EXERCISE DETAILS:
Keep the pictures out of the copy and repeat the records exactly.

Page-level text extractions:
---+---
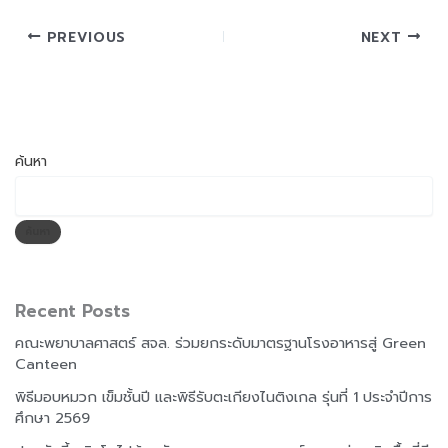
PREVIOUS
NEXT
ค้นหา
ค้นหา
Recent Posts
คณะพยาบาลศาสตร์ สจล. ร่วมยกระดับมาตรฐานโรงอาหารสู่ Green
Canteen
พิธีมอบหมวก เข็มชั้นปี และพิธีรับตะเกียงไนติงเกล รุ่นที่ 1 ประจำปีการ
ศึกษา 2569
---+---
RESULT FOR THIS TASK:
PREVIOUS
NEXT
ค้นหา
ค้นหา
Recent Posts
คณะพยาบาลศาสตร์ สจล. ร่วมยกระดับมาตรฐานโรงอาหารสู่ Green
Canteen
พิธีมอบหมวก เข็มชั้นปี และพิธีรับตะเกียงไนติงเกล รุ่นที่ 1 ประจำปีการ
ศึกษา 2569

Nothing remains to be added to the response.